Едва я дал согласие, Андреи с Танукои сделались необычайно деятельны. Девчонка сбегала к байдарке и приволокла насос-«лягушку». Помнится, я всю дорогу недоумевал, зачем на байдарке насос. Андрей подкинул дров и начал доставать из рюкзака один странный предмет за другим. Перво-наперво на свет явились молоток и плоскогубцы. Молоток был большой и довольно тяжёлый. Затем Андрей достал обрезок рельса от рудничной нитки, сантиметров двадцать пять в длину. Весило это, должно быть, порядочно. Зачем он тащил с собою эти железки, оставалось непонятным, пока он не вытащил ещё один предмет, при виде которого у меня отпала челюсть: то была цепь длиной около пяти метров. К обеим её концам были приварены разъёмные браслеты, а точнее, кольца: с одной стороны большое, с другой поменьше.

Чай застрял у меня в горле.

— Это ещё что?! — растерялся я. — Это зачем?

— Вместо поводка, — ответила Танука.

Она уже сняла ошейник и растирала кожу ладонью. Делала она это так серьёзно и сосредоточенно, что меня мороз пробирал. Я и раньше видел у неё на шее ссадины, потёртости, царапины и прочие следы, оставленные кожаной полоской, но не подозревал, что их так много. Шипами внутрь она, что ли, эту штуку надевала?

— Зачем?!

— Затем, чтоб была связь. Не задавай вопросов, просто делай, что говорят.

— Я понимаю, но зачем цепь?

— Из-за крови, — сказал Андрей. Я непонимающе воззрился на него.

— Кровь содержит железо, — пояснила Танука. — Нам надо обеспечить контакт. Если потеряемся, ты не выберешься без меня, застрянешь навсегда. Цепь — самое надёжное. — Она перехватила мой взгляд и виновато улыбнулась. — Не волнуйся: там она нам не помешает.

Андрей вытащил из кармана рюкзака какие-то шпеньки, положил их в костёр, взял насос и принялся раздувать пламя. Меня пробрал холодок.

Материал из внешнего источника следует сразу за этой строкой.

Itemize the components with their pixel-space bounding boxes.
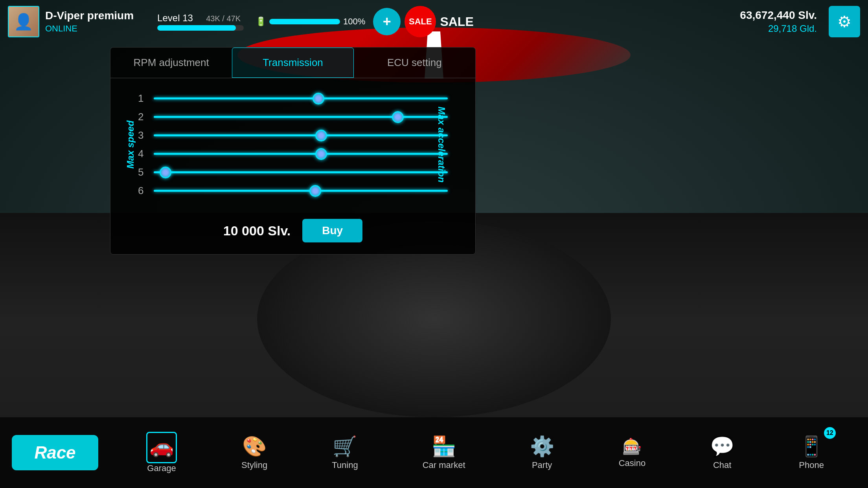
battery-section: 🔋 100% [256, 17, 365, 27]
currency-section: 63,672,440 Slv. 29,718 Gld. [740, 9, 817, 34]
slider-row-3: 3 [122, 129, 463, 141]
tuning-label: Tuning [332, 460, 358, 470]
party-icon: ⚙️ [530, 435, 554, 458]
slider-thumb-2[interactable] [392, 111, 404, 123]
buy-button[interactable]: Buy [302, 219, 362, 242]
casino-label: Casino [619, 458, 645, 468]
silver-currency: 63,672,440 Slv. [740, 9, 817, 22]
slider-track-4[interactable] [154, 148, 448, 160]
slider-number-6: 6 [138, 185, 154, 197]
car-market-icon: 🏪 [432, 435, 456, 458]
settings-button[interactable]: ⚙ [829, 6, 860, 37]
styling-label: Styling [241, 460, 267, 470]
party-label: Party [532, 460, 552, 470]
avatar: 👤 [8, 6, 39, 37]
slider-number-3: 3 [138, 129, 154, 141]
player-name: D-Viper premium [45, 9, 134, 22]
top-hud: 👤 D-Viper premium ONLINE Level 13 43K / … [0, 0, 868, 43]
buy-section: 10 000 Slv. Buy [110, 219, 475, 242]
player-status: ONLINE [45, 24, 134, 34]
main-panel: RPM adjustment Transmission ECU setting … [110, 47, 476, 255]
slider-number-1: 1 [138, 92, 154, 105]
tab-transmission[interactable]: Transmission [232, 48, 353, 78]
slider-thumb-6[interactable] [309, 185, 321, 197]
nav-item-casino[interactable]: 🎰 Casino [611, 433, 653, 472]
battery-icon: 🔋 [256, 17, 266, 27]
slider-thumb-4[interactable] [315, 148, 327, 160]
exp-bar-fill [157, 25, 236, 31]
phone-icon: 📱 [799, 435, 824, 458]
price-label: 10 000 Slv. [223, 223, 291, 238]
plus-icon: + [383, 13, 391, 30]
slider-row-5: 5 [122, 166, 463, 178]
slider-number-5: 5 [138, 166, 154, 178]
chat-icon: 💬 [710, 435, 734, 458]
slider-thumb-5[interactable] [160, 167, 171, 178]
slider-thumb-1[interactable] [313, 93, 324, 105]
nav-item-car-market[interactable]: 🏪 Car market [415, 431, 473, 474]
slider-number-4: 4 [138, 148, 154, 160]
battery-percentage: 100% [343, 17, 365, 27]
avatar-image: 👤 [9, 7, 39, 37]
nav-item-party[interactable]: ⚙️ Party [522, 431, 562, 474]
level-label: Level 13 43K / 47K [157, 13, 244, 24]
slider-track-5[interactable] [154, 167, 448, 178]
tabs-container: RPM adjustment Transmission ECU setting [110, 48, 475, 78]
phone-label: Phone [799, 460, 824, 470]
slider-track-3[interactable] [154, 130, 448, 141]
garage-icon: 🚗 [149, 435, 174, 458]
chat-label: Chat [713, 460, 731, 470]
gold-currency: 29,718 Gld. [740, 23, 817, 34]
slider-row-4: 4 [122, 148, 463, 160]
battery-bar-fill [269, 19, 340, 24]
nav-item-garage[interactable]: 🚗 Garage [138, 428, 185, 477]
slider-track-2[interactable] [154, 111, 448, 123]
tuning-icon: 🛒 [333, 435, 357, 458]
styling-icon: 🎨 [242, 435, 267, 458]
tab-ecu[interactable]: ECU setting [354, 48, 475, 78]
sale-badge[interactable]: SALE [405, 6, 436, 37]
left-axis-label: Max speed [125, 121, 136, 169]
garage-label: Garage [147, 463, 176, 473]
settings-icon: ⚙ [837, 13, 851, 31]
race-button[interactable]: Race [12, 435, 98, 470]
phone-badge: 12 [824, 427, 836, 439]
tab-rpm[interactable]: RPM adjustment [110, 48, 232, 78]
nav-items: 🚗 Garage 🎨 Styling 🛒 Tuning 🏪 Car market… [114, 428, 856, 477]
slider-row-6: 6 [122, 185, 463, 197]
slider-row-1: 1 [122, 92, 463, 105]
nav-item-chat[interactable]: 💬 Chat [702, 431, 742, 474]
nav-item-styling[interactable]: 🎨 Styling [234, 431, 275, 474]
slider-number-2: 2 [138, 111, 154, 123]
exp-bar [157, 25, 244, 31]
level-section: Level 13 43K / 47K [157, 13, 244, 31]
battery-bar [269, 19, 340, 24]
slider-row-2: 2 [122, 111, 463, 123]
nav-item-tuning[interactable]: 🛒 Tuning [324, 431, 366, 474]
sliders-area: Max speed Max acceleration 1 2 3 [110, 78, 475, 211]
slider-track-1[interactable] [154, 93, 448, 105]
slider-thumb-3[interactable] [315, 130, 327, 141]
add-currency-button[interactable]: + [373, 8, 401, 35]
slider-track-6[interactable] [154, 185, 448, 197]
player-info: D-Viper premium ONLINE [45, 9, 134, 34]
casino-icon: 🎰 [622, 437, 642, 456]
bottom-nav: Race 🚗 Garage 🎨 Styling 🛒 Tuning 🏪 Car m… [0, 417, 868, 488]
nav-item-phone[interactable]: 📱 12 Phone [791, 431, 832, 474]
car-market-label: Car market [423, 460, 465, 470]
sale-label: SALE [440, 15, 473, 29]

— Почему не обойтись замками?

— Замок можно открыть, — хмуро сказал Андрей. — А так надёжнее.

Тем временем Танука скинула жилетку и осталась в футболке, собрала волосы в горсть и скрепила их резинкой, затем без лишних слов подошла к Андрею и опустилась на колени. Медленно, как осуждённая на плаху, положила голову на рельс и замерла. Андрей поднял цепь, надел ей на шею большее кольцо, свёл проушины и потянулся за плоскогубцами.

Заклёпка светилась вишнёвым. Девушка лежала тихо, без движения, как пойманный зверёк; глаза её были закрыты. Сцена выглядела дико, совершенно нереально. Мелькнула мысль о камере в кустах. Я занервничал. А вдруг Андрей промажет? Я представил, как тяжёлый молоток срывается и дробит этой девочке затылок или шею. Бр-р… Меня даже замутило от этой мысли. Но конечно, всё обошлось. Быстрыми, но аккуратными ударами Андрей заклепал ошейник и полил его водой из котелка. Взвилось облачко пара, зашипело резко и отрывисто. «Уже?» — деловито спросила Танука, получила утвердительный ответ и выпрямилась, звеня цепью. Тряхнула головой, поправила ошейник, развернула его кольцом вперёд. Искоса взглянула на меня и отвернулась. Я заметил, что ошейник ей великоват, болтается, хотя снять его через голову у неё вряд ли получилось бы.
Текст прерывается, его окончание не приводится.